> **Material for this task**:
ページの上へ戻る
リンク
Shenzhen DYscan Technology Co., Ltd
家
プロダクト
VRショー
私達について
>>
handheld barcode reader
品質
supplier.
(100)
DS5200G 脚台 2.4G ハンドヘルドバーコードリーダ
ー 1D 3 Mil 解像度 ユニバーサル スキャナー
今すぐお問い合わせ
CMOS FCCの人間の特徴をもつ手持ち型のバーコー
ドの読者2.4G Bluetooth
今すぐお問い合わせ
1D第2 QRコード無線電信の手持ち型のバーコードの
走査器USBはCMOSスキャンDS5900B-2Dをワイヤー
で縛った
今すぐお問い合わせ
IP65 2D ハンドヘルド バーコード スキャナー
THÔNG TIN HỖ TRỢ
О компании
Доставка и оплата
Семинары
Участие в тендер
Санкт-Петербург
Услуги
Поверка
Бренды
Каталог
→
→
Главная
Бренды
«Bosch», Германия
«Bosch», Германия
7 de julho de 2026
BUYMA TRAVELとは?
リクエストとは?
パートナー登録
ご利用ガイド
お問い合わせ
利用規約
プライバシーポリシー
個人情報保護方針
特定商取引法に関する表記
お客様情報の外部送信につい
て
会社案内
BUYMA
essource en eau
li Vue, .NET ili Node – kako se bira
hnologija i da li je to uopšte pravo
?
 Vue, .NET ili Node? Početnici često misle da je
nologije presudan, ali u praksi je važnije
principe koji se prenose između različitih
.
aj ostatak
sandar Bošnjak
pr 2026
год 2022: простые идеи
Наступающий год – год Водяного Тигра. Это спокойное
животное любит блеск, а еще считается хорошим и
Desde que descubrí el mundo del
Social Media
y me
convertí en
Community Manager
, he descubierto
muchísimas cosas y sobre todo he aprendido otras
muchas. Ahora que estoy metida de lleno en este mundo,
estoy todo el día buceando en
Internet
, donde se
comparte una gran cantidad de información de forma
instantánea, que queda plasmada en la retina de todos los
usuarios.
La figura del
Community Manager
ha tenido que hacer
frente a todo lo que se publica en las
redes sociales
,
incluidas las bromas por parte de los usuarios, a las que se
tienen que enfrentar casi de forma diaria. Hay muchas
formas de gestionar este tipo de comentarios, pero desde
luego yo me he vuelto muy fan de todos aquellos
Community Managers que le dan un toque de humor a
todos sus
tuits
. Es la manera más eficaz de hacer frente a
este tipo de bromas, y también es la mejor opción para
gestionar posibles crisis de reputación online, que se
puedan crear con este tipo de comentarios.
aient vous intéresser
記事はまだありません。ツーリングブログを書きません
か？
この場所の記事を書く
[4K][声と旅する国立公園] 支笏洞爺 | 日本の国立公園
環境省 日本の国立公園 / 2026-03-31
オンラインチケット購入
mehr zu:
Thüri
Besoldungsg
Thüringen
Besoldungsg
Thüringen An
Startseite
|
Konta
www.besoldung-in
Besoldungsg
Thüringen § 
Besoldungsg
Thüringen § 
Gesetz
--
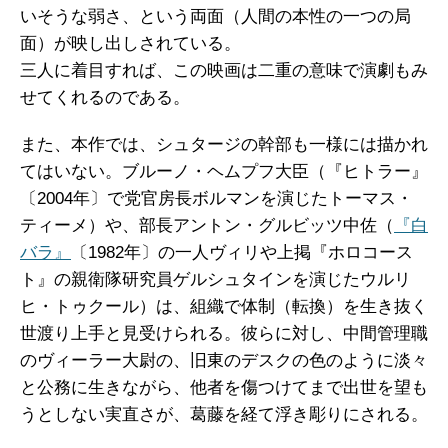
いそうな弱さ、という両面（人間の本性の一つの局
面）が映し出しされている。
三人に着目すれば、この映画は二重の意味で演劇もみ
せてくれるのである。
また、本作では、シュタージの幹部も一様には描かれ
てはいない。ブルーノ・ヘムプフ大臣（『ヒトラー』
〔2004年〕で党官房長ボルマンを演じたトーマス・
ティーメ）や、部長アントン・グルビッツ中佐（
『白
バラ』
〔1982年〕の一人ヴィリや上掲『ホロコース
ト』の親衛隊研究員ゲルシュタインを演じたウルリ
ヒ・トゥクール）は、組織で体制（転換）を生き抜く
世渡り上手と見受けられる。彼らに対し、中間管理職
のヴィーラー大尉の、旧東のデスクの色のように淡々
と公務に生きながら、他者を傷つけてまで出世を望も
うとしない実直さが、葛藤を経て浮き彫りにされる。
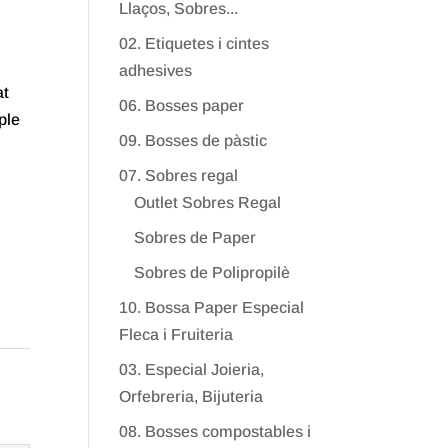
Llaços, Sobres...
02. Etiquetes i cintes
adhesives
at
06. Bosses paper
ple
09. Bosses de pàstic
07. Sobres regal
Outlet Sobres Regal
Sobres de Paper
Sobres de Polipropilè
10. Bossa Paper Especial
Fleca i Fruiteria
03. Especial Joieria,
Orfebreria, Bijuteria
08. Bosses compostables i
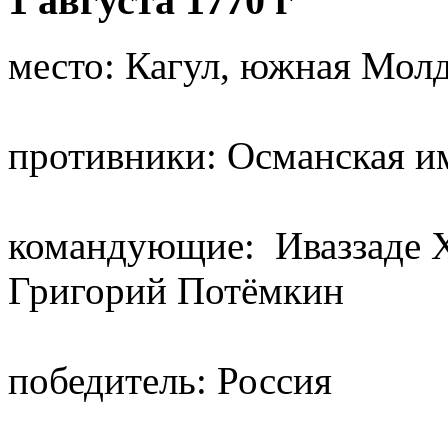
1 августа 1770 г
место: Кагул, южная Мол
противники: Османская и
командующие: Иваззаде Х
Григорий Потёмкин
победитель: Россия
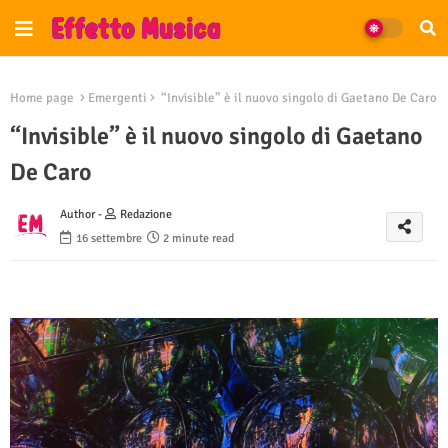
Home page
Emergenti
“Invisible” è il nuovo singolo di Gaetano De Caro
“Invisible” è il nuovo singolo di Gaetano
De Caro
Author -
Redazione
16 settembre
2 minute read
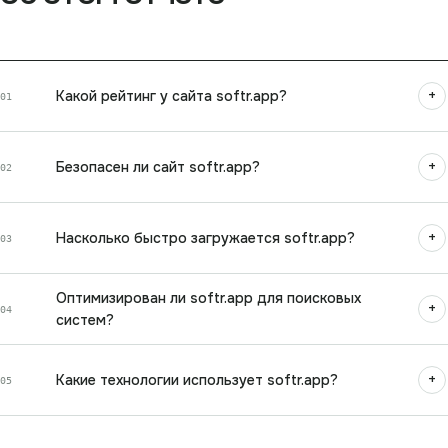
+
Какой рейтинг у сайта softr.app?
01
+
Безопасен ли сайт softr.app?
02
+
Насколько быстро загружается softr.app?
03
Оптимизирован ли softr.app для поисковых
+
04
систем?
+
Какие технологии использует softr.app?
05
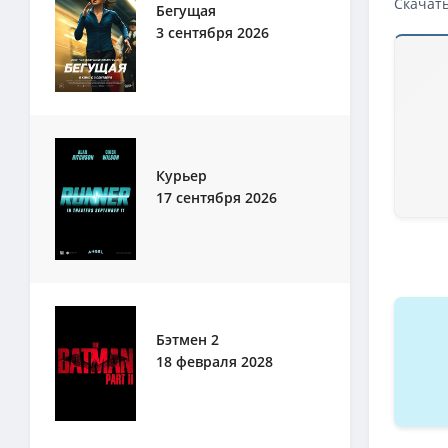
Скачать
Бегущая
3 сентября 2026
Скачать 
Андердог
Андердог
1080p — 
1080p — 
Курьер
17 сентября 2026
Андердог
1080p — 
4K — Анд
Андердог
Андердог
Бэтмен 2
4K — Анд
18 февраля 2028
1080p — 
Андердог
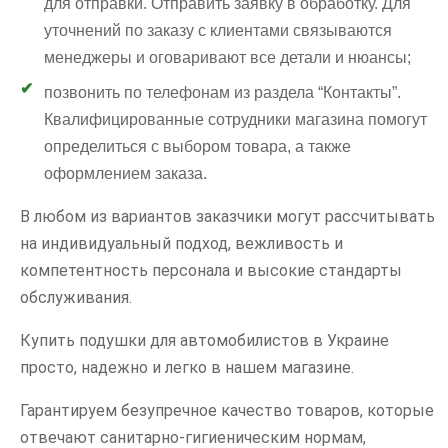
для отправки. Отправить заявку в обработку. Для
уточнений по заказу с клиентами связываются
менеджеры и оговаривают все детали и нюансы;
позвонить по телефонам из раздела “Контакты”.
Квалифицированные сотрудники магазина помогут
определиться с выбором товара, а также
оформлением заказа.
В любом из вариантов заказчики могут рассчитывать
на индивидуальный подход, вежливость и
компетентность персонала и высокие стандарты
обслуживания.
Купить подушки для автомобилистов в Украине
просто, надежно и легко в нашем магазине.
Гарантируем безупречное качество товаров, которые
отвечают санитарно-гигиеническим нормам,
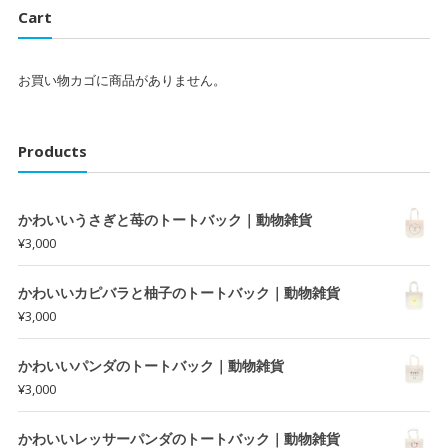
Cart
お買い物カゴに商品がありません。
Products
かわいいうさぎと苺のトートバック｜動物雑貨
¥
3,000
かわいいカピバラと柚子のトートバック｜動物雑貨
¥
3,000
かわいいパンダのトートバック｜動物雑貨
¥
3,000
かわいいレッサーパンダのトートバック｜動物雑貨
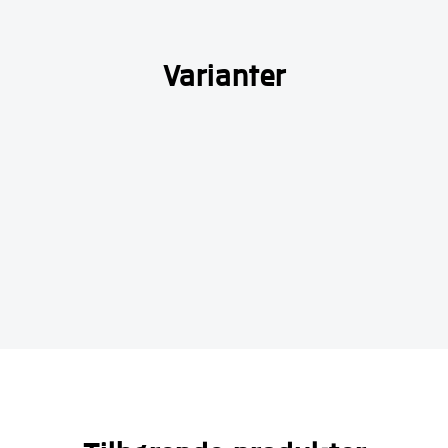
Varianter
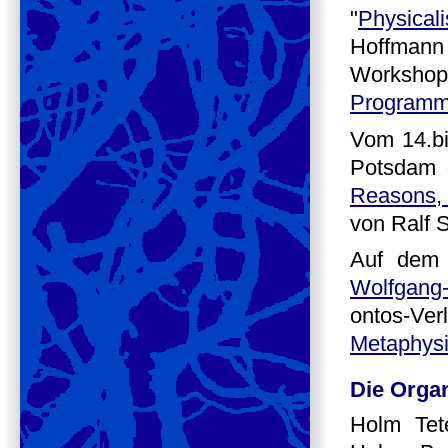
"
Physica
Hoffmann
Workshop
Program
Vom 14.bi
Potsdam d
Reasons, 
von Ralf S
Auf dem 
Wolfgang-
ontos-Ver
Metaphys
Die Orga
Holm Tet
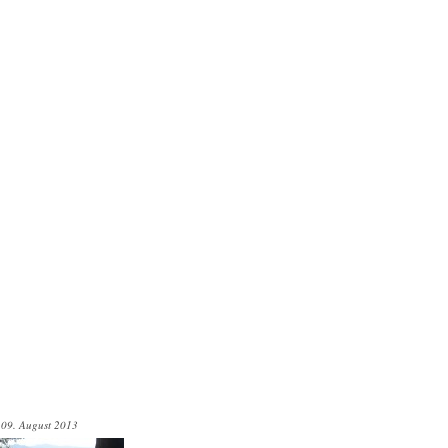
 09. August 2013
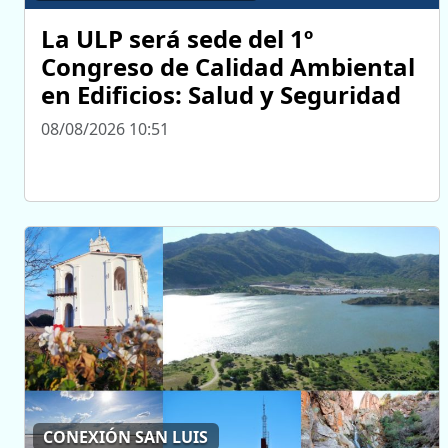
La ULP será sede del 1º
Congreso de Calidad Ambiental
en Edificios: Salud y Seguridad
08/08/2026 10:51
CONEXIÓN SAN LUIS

> **Work instructions**: Each line from the one that contains "09. Bosses de pàstic" down to the one that contains "для отправки. Отправить" is to be returned exactly as it stands above, both ends included, with pictures removed.

> **Solution**:
09. Bosses de pàstic
07. Sobres regal
Outlet Sobres Regal
Sobres de Paper
Sobres de Polipropilè
10. Bossa Paper Especial
Fleca i Fruiteria
03. Especial Joieria,
Orfebreria, Bijuteria
08. Bosses compostables i
1 августа 1770 г
место: Кагул, южная Мол
противники: Османская и
командующие: Иваззаде Х
Григорий Потёмкин
победитель: Россия
Home page
Emergenti
“Invisible” è il nuovo singolo di Gaetano De Caro
“Invisible” è il nuovo singolo di Gaetano
De Caro
Author -
Redazione
16 settembre
2 minute read
+
Какой рейтинг у сайта softr.app?
01
+
Безопасен ли сайт softr.app?
02
+
Насколько быстро загружается softr.app?
03
Оптимизирован ли softr.app для поисковых
+
04
систем?
+
Какие технологии использует softr.app?
05
Скачать
Бегущая
3 сентября 2026
Скачать 
Андердог
Андердог
1080p — 
1080p — 
Курьер
17 сентября 2026
Андердог
1080p — 
4K — Анд
Андердог
Андердог
Бэтмен 2
4K — Анд
18 февраля 2028
1080p — 
Андердог
для отправки. Отправить заявку в обработку. Для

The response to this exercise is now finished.